→ WHAT YOU NEED TO DO
Set down each entry again exactly as written.

→ SUPPLIED MATERIAL
++++
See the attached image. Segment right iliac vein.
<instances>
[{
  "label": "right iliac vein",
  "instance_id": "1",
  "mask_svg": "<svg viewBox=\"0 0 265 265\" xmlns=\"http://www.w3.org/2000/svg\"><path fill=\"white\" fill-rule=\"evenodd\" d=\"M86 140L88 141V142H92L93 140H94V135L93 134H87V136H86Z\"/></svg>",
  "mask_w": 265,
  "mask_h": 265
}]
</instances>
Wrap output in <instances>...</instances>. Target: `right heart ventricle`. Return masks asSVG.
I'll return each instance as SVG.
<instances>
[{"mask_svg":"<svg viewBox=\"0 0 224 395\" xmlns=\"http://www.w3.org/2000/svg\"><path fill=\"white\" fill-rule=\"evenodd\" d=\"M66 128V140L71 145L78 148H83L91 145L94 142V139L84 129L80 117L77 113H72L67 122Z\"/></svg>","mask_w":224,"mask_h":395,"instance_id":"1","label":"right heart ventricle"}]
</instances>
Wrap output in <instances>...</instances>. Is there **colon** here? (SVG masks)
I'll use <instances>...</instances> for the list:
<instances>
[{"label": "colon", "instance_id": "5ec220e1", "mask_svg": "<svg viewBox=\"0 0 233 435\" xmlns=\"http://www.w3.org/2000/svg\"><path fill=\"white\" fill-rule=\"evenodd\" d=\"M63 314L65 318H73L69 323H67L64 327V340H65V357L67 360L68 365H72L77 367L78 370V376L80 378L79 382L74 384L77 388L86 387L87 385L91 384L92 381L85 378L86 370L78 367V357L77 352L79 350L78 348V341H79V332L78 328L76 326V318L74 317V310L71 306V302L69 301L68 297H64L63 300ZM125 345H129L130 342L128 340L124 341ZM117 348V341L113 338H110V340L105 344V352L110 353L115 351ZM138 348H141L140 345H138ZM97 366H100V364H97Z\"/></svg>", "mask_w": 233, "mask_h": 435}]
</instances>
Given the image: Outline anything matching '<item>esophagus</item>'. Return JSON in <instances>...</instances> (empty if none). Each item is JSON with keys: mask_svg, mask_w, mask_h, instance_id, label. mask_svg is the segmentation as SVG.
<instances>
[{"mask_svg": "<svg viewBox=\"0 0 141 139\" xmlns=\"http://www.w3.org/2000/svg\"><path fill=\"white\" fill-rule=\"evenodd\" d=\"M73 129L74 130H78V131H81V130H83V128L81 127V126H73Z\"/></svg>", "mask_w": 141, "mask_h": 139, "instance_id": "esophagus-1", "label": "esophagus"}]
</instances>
++++
→ SOLVED EXERCISE
See the attached image. Segment right iliac vein.
<instances>
[{
  "label": "right iliac vein",
  "instance_id": "1",
  "mask_svg": "<svg viewBox=\"0 0 265 265\" xmlns=\"http://www.w3.org/2000/svg\"><path fill=\"white\" fill-rule=\"evenodd\" d=\"M86 140L88 141V142H92L93 140H94V135L93 134H87V136H86Z\"/></svg>",
  "mask_w": 265,
  "mask_h": 265
}]
</instances>
Wrap output in <instances>...</instances>. Target: `right heart ventricle`. Return masks asSVG.
I'll return each instance as SVG.
<instances>
[{"mask_svg":"<svg viewBox=\"0 0 224 395\" xmlns=\"http://www.w3.org/2000/svg\"><path fill=\"white\" fill-rule=\"evenodd\" d=\"M66 128V140L71 145L78 148H83L91 145L94 142V139L84 129L80 117L77 113H72L67 122Z\"/></svg>","mask_w":224,"mask_h":395,"instance_id":"1","label":"right heart ventricle"}]
</instances>
Wrap output in <instances>...</instances>. Is there **colon** here? (SVG masks)
I'll use <instances>...</instances> for the list:
<instances>
[{"label": "colon", "instance_id": "5ec220e1", "mask_svg": "<svg viewBox=\"0 0 233 435\" xmlns=\"http://www.w3.org/2000/svg\"><path fill=\"white\" fill-rule=\"evenodd\" d=\"M63 314L65 318H73L69 323H67L64 327V340H65V357L67 360L68 365H72L77 367L78 370V376L80 378L79 382L74 384L77 388L86 387L87 385L91 384L92 381L85 378L86 370L78 367V357L77 352L79 350L78 348V341H79V332L78 328L76 326V318L74 317V310L71 306V302L69 301L68 297H64L63 300ZM125 345H129L130 342L128 340L124 341ZM117 348V341L113 338H110V340L105 344V352L110 353L115 351ZM138 348H141L140 345H138ZM97 366H100V364H97Z\"/></svg>", "mask_w": 233, "mask_h": 435}]
</instances>
Given the image: Outline anything matching '<item>esophagus</item>'. Return JSON in <instances>...</instances> (empty if none). Each item is JSON with keys: mask_svg, mask_w, mask_h, instance_id, label. mask_svg is the segmentation as SVG.
<instances>
[{"mask_svg": "<svg viewBox=\"0 0 141 139\" xmlns=\"http://www.w3.org/2000/svg\"><path fill=\"white\" fill-rule=\"evenodd\" d=\"M73 129L74 130H78V131H81V130H83V128L81 127V126H73Z\"/></svg>", "mask_w": 141, "mask_h": 139, "instance_id": "esophagus-1", "label": "esophagus"}]
</instances>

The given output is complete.